For African-Americans, was it won 150 years ago with the passage of the Emancipation Proclamation? What are some of the challenges facing freedom today? These are some of the questions that I began to ponder as I explored freedom's journey through the chapters of the past, present, and future.
I was blessed with the opportunity to sit at the professor's (Dr. Mahmoud El-Kati) feet and learn more about freedom and my role as a freedom fighter. El-Kati taught us that freedom is a continual pursuit and not a destination. One of the first lessons that I learned from El-Kati was the importance of understanding history since the past is a prologue to the future. As we gathered together at the solidarity discussions, I began to make a connection between the history of freedom in the context of the African-American experience and freedom's challenges today. I realized that I was "miseducated" about the role of African-Americans in the pursuit of freedom in America. I learned two important lessons from the Professor's teachings.
Lesson 1: I had viewed freedom as something that could be won and would be freely given by the oppressor but ignored the fact that freedom is a pursuit fueled by eternal struggle. In the words of Frederick Douglass, "Power concedes nothing without a demand. It never did and it never will." In turn, freedom must be demanded.
Lesson 2: Freedom is not a resting place and it requires people like you and me to make a commitment to pursue freedom as a moral imperative. We have to make a commitment to remain vigilant. Therefore, we who believe in freedom cannot rest.
Starting with the first lesson, history teaches us that those who came before us understood the importance of freedom and their role in bringing the vision of freedom to fruition. One example of this is the demonstration of faith and tenacity of the thousands who gathered together on a cold winter night on Dec. 31, 1862. This gathering was called Freedom's Eve.
On that day, the African-American community, slave and freed, gathered together in anticipation of the realization of their future freedom, hence the name, Freedom's Eve. They were waiting for the clock to strike midnight in order to seize the promise of freedom outlined in the Emancipation Proclamation. The Emancipation Proclamation issued by President Abraham Lincoln declared that on New Year's Day, Jan. 1, 1863 all slaves would forever be free in the rebellion states. As the African-American community prepared to embark on this journey to freedom, celebrating Freedom's Eve became a cherished tradition.
Freedom's Eve in 1862 was a time for rejoicing. Frederick Douglass, remarked, "We shout for joy that we live to record this righteous decree." For many, the prayers of their ancestors had finally come to fruition as they reached towards a future of freedom and liberty.

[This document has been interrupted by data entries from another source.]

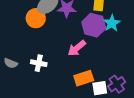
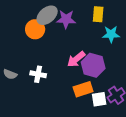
cyan star: (112, 23) -> (111, 34), turned 30
purple hexagon: (94, 25) -> (93, 65), moved

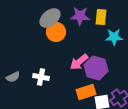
purple star: (66, 19) -> (80, 16), moved
orange circle: (35, 29) -> (56, 32), moved
gray semicircle: (10, 74) -> (13, 77), turned -48

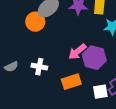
orange circle: (56, 32) -> (35, 22), moved
orange rectangle: (86, 92) -> (71, 82), moved

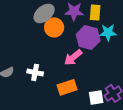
orange circle: (35, 22) -> (54, 27), moved
purple hexagon: (94, 58) -> (88, 37), moved

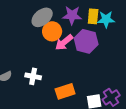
cyan star: (108, 32) -> (106, 19), moved
pink arrow: (73, 57) -> (64, 42), moved

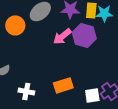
orange circle: (52, 31) -> (15, 25), moved
white cross: (33, 76) -> (26, 91), moved

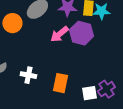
orange rectangle: (63, 85) -> (60, 83), turned -60
white cross: (26, 91) -> (28, 75), moved

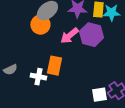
orange circle: (12, 23) -> (40, 25), moved
orange rectangle: (60, 83) -> (54, 66), moved

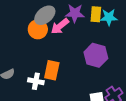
purple hexagon: (91, 35) -> (96, 55), moved
pink arrow: (69, 36) -> (60, 26), moved

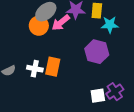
cyan star: (109, 17) -> (110, 25), moved
white cross: (36, 81) -> (35, 69), moved

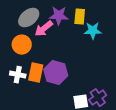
orange circle: (39, 26) -> (22, 45), moved
purple hexagon: (97, 52) -> (56, 73), moved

While for others, Freedom's Eve was a call to action, they recognized their moral responsibility to fight for the full realization of freedom for their brothers and sisters. They were united in the struggle. The Emancipation Proclamation alone did not abolish slavery or free slaves, but served as a catalyst for change since many slaves decided to seize their own freedom. Two hundred thousand freed slaves joined the Union Army and left their mark on history. In fact, 103 of these soldiers were from Minnesota.

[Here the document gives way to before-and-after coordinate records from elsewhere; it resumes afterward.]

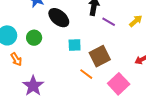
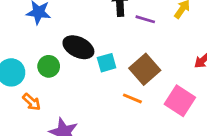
black ellipse: (59, 18) -> (78, 47), moved

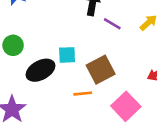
black ellipse: (78, 47) -> (40, 70), moved, turned -68
orange line: (132, 98) -> (83, 94), turned -42

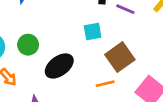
cyan square: (67, 55) -> (93, 31), moved

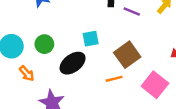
cyan square: (93, 31) -> (91, 39), moved

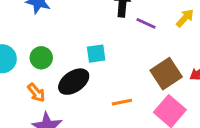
brown square: (127, 55) -> (166, 74), moved
orange arrow: (27, 73) -> (36, 93), moved

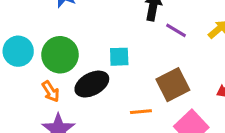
green circle: (41, 58) -> (60, 55), size x1.5
brown square: (166, 74) -> (173, 85), moved

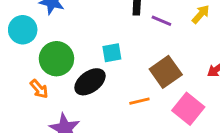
cyan circle: (18, 51) -> (23, 30), moved
orange arrow: (51, 91) -> (39, 89), moved

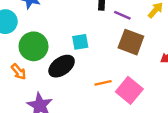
brown square: (166, 72) -> (131, 42), moved, turned -35
pink square: (188, 109) -> (129, 90), moved

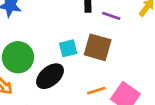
brown square: (131, 42) -> (98, 47), moved

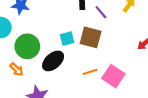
purple line: (111, 16) -> (101, 12), turned 32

Today, Freedom's Eve is a symbol of not only the struggle of African-Americans for freedom from slavery but also a symbol of tenacious courage. Yet, Freedom's Eve also connects history with the present since it informs our struggle today to secure the promise of freedom for our future generations.

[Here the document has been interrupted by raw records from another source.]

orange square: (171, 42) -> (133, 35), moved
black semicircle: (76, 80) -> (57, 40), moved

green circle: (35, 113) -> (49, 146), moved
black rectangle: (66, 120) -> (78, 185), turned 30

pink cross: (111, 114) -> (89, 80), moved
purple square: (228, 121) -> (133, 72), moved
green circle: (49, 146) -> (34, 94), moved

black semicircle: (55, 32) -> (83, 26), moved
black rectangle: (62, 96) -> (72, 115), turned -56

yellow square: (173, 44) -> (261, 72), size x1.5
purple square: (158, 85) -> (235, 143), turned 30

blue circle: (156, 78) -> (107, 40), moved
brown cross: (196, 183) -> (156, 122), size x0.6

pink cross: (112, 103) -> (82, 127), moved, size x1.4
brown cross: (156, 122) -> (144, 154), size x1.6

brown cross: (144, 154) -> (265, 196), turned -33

Fast forward to today, we must critically ask ourselves how have we progressed on the journey to freedom? Are there invisible chains that are keeping others in bondage or ensnared in systems of oppression? What have we done to free someone else? This is related to the second lesson that I learned from El-Kati. Freedom is an ongoing battle that requires you and I to take action.
One such obstruction on freedom's journey is the emergence of mass incarceration. Today, the U.S. has the highest incarceration rate in the world with over 2 million people who are incarcerated. The prison population has grown by 700 percent from 1970 to 2005. There is a social and moral cost associated with this epidemic. The social cost is the impact on our economy when the average annual cost of incarceration is $31,307 and over $70 billion is spent annually for corrections. Could we perhaps reinvest these dollars in ways that would strengthen the social fabric of our nation, for example in education, job development and access to affordable housing? You be the judge.
Lastly, there are moral costs associated with the racial disparities in the rate of incarceration. While people of color make up about 30 percent of the United States' population, they account for 60 percent of those imprisoned. The incarceration rates disproportionately impact men of color. One in every 15 African-American men and one in every 36 Hispanic men are incarcerated in comparison to one in every 106 white men. The time has come to raise critical questions about freedom issues like mass incarceration and take a stand for justice. I sincerely thank Dr. Mahmoud El-Kati for raising our consciousness and challenging us to daily embark on the journey to seek freedom for all.